Sens et reson et mesure
(R2106, L 258-8, MW 1362,1)

  1. Sources manuscrites

    K : anon. (418-419), I-IV, VI, notée ;
    N : T. de Soissons (63ro - 63 vo), I-VI, notée ;
    V : anon. (51 vo - 52 ro), I-V, notée.
  1. Éditions antérieures

    • Winkler, chanson 11, p. 62-64 : texte de K (I-V, VI) et N (V) ;
    • Spanke, Liedersammlung, p. 252-254. Bien que Spanke ne fournisse aucune indication par rapport au choix du manuscrit de base ni d’explications sur ses interventions, un examen de son édition permet de conclure qu’il a fait le même choix que Winkler (texte de K (I-V, VI) et N (V). Curieusement, l’éditeur signale que la chanson qui figure dans l’édition de Winkler est la R2106a (unicum de R qui, à l’exception de l’incipit, n’a rien en commun avec notre chanson) et il donne R2106 comme inédite (« bisher ungedruckt »), erreur qu'il a d'ailleurs corrigée dans sa Bibliographie. En réalité, Winkler présente R2106a en appendice pour la bonne raison que Raynaud, dans sa Bibliographie, ne s’est pas aperçu que la pièce dans R n’est pas la même que celle donnée par KNV. R2106a n'a pas été éditée depuis Winkler et nous la donnons dans la section Textes supplémentaires.

  1. Classement des manuscrits / attribution de la chanson

    Dans K, la chanson est située à la fin de la section anonyme, précédée d’un unicum. N l’attribue à « Mes sires T. de Soissons » et la pièce est située parmi une série de onze chansons toutes attribuées à ce trouvère. Pour sa part, V la donne à la suite de deux autres pièces attribuables à Raoul. En somme, rien ne contredit l'attribution à Raoul.  

  1. Établissement du texte

    En général, KN forment groupe contre V. Les différences que l’on peut relever entre les trois manuscrits, appartenant à la même famille, sont insignifiantes, bien que V soit plus souvent fautif.  L’exception est l’absence de la str. V dans K (et de la str. VI dans V). La strophe donnée par NV s’inscrit cependant si bien dans la structure en coblas doblas que son absence dans K doit être due à une omission du scribe.

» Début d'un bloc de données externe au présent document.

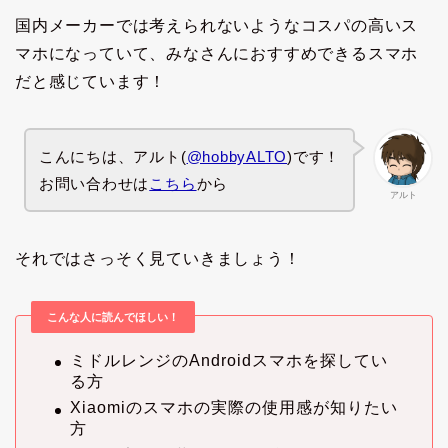
国内メーカーでは考えられないようなコスパの高いス
マホになっていて、みなさんにおすすめできるスマホ
だと感じています！
こんにちは、アルト(
@hobbyALTO
)です！
お問い合わせは
こちら
から
アルト
それではさっそく見ていきましょう！
こんな人に読んでほしい！
ミドルレンジのAndroidスマホを探してい
る方
Xiaomiのスマホの実際の使用感が知りたい
方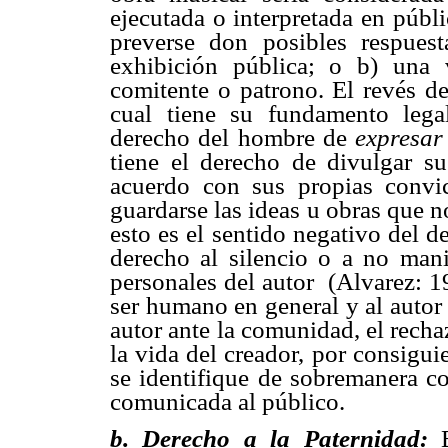
ejecutada o interpretada en públi
preverse don posibles respues
exhibición pública; o b) una
comitente o patrono. El revés de
cual tiene su fundamento lega
derecho del hombre de 
expresar
tiene el derecho de divulgar su
acuerdo con sus propias convic
guardarse las ideas u obras que n
esto es el sentido negativo del d
derecho al silencio o a no mani
personales del autor (Alvarez: 1
ser humano en general y al autor e
autor ante la comunidad, el recha
la vida del creador, por consigui
se identifique de sobremanera co
comunicada al público.
b. Derecho a la Paternidad: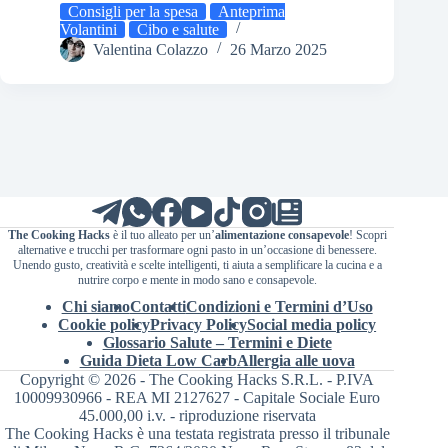
Consigli per la spesa
Anteprima
Volantini
Cibo e salute
Valentina Colazzo
26 Marzo 2025
The Cooking Hacks
è il tuo alleato per un’
alimentazione consapevole
! Scopri
alternative e trucchi per trasformare ogni pasto in un’occasione di benessere.
Unendo gusto, creatività e scelte intelligenti, ti aiuta a semplificare la cucina e a
nutrire corpo e mente in modo sano e consapevole.
Chi siamo
Contatti
Condizioni e Termini d’Uso
Cookie policy
Privacy Policy
Social media policy
Glossario Salute – Termini e Diete
Guida Dieta Low Carb
Allergia alle uova
Copyright © 2026 - The Cooking Hacks S.R.L. - P.IVA
10009930966 - REA MI 2127627 - Capitale Sociale Euro
45.000,00 i.v. - riproduzione riservata
The Cooking Hacks è una testata registrata presso il tribunale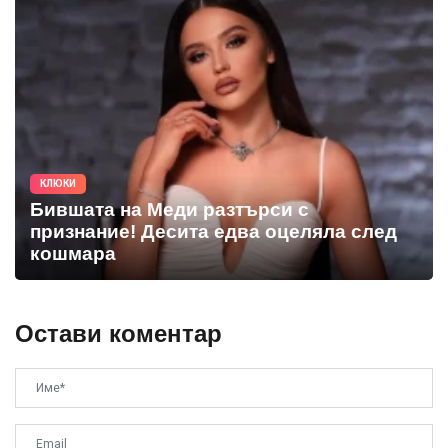
КЛЮКИ
Бившата на Меди разтърси с
признание! Десита едва оцеляла след
кошмара
Остави коментар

Ainsi, nous avons opté pour le texte de N, qui, du reste, s’écarte à peine de la leçon de K.

  1. Interventions

    • v. 18 - le : ce pronom pourrait représenter un féminin picard (Gossen, 121) renvoyant à chascune au v. 17, mais comme KV s'opposent à N dans ce cas-ci, nous l'avons remplacé par les ;
    • v. 24 - vers hypométrique : leçon de K ;
    • v. 43 - vers hypométrique dans les 3 manuscrits : nous avons ajouté que en tête du vers ;
    • v. 50 - douçor : le sens exige la leçon de V (doulor) ;
    • v. 59 - lacune : leçon de K.
  1. Versification et stylistique

    Six strophes hétérométriques de 11 vers en coblas doblas. La charpente métrique est unique et la chanson est la seule parmi les pièces attribuées à Raoul à présenter un frons à rimes embrassées.

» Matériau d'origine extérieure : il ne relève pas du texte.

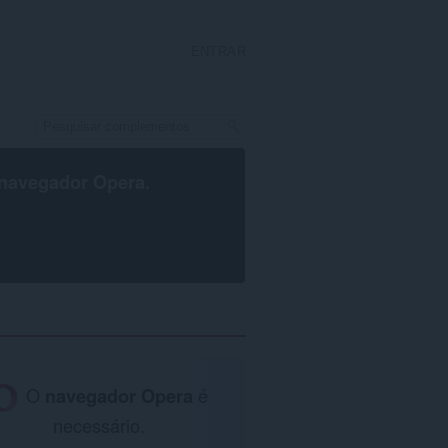
ENTRAR
navegador Opera
.
O
navegador Opera
é
necessário.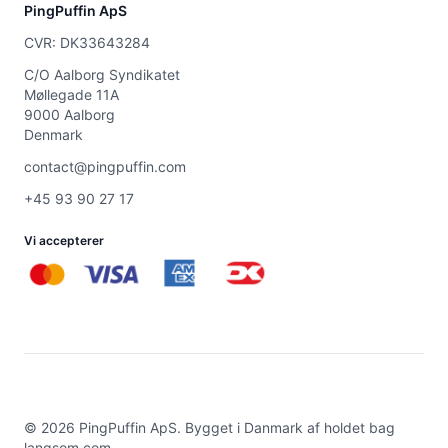
PingPuffin ApS
CVR: DK33643284
C/O Aalborg Syndikatet
Møllegade 11A
9000 Aalborg
Denmark
contact@pingpuffin.com
+45 93 90 27 17
Vi accepterer
©
2026
PingPuffin ApS. Bygget i Danmark af holdet bag
langsom.com
.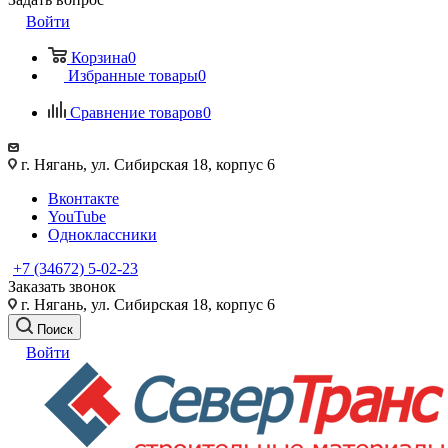
Войти
Корзина
0
Избранные товары
0
Сравнение товаров
0
г. Нягань, ул. Сибирская 18, корпус 6
Вконтакте
YouTube
Одноклассники
+7 (34672) 5-02-23
Заказать звонок
г. Нягань, ул. Сибирская 18, корпус 6
Поиск
Войти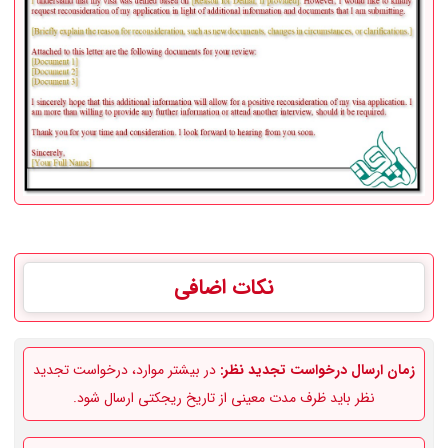
نکات اضافی
زمان ارسال درخواست تجدید نظر:
در بیشتر موارد، درخواست تجدید
نظر باید ظرف مدت معینی از تاریخ ریجکتی ارسال شود.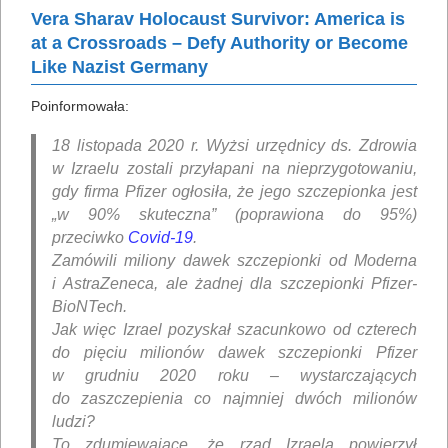
Vera Sharav Holocaust Survivor: America is
at a Crossroads – Defy Authority or Become
Like Nazist Germany
Poinformowała:
18 listopada 2020 r. Wyżsi urzędnicy ds. Zdrowia
w Izraelu zostali przyłapani na nieprzygotowaniu,
gdy firma Pfizer ogłosiła, że ​​jego szczepionka jest
„w 90% skuteczna” (poprawiona do 95%)
przeciwko
Covid-19
.
Zamówili miliony dawek szczepionki od Moderna
i AstraZeneca, ale żadnej dla szczepionki Pfizer-
BioNTech.
Jak więc Izrael pozyskał szacunkowo od czterech
do pięciu milionów dawek szczepionki Pfizer
w grudniu 2020 roku – wystarczających
do zaszczepienia co najmniej dwóch milionów
ludzi?
To zdumiewające, że rząd Izraela powierzył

    Mélodie :  A B C D E F G H I K L  
     Schéma :  a b b a b a b b b a b (MW :1)
      7' 8 8 7' 8 7' 8 4 8 7' 8 (MW :1)

    Particularités stylistiques
    :
    • fig. étymologique: pensis / pensee (v. 51, 54) ;
    • rime paronyme: laidure / dure  (v. 6, 10); deservie / vie (v. 23, 26); deliz / lis  (v. 46, 47) ;
    • rime dérivée : sentir / consentir (v. 13, 19) ;
    • enjambement à la rime : Qu’ailleurs ne quier / Joie (v. 41/42) ;
    • allitération au v. 8 des strophes II, III et IV et aux. v. 34, 47 et 61.

    On notera la structure dynamique de la chanson selon laquelle le trouvère s'adresse au public dans les 4 premières strophes (exorde sentencieuse, les traîtres, les souffrances de l'amant) et ne se tourne vers la dame que dans l'avant-dernière strophe, où il chante sa beauté. La dernière strophe, adressée à la chanson même, se termine par un vers qui, de par sa construction, reprend l'incipit: sens et reson et mesure - amors et pitiez et merciz (figure du membrum, Dragonetti p. 37-39), créant un effet de circularité.

  1. Mélodie

    Spanke ne fournit aucune indication sur la structure mélodique, ce qui a amené Räkel à commenter la mélodie en détail (p. 207). Il signale que les mélodies dans K et N sont presque identiques, tandis que V s'y oppose (Kontrapositum). Räkel conclut que la structure mélodique est semblable à la structure métrique (« Raoul, wie sein königlicher Freund [Thibaut] [hat] die metrische Struktur in der musikalischen aufzuheben versucht »).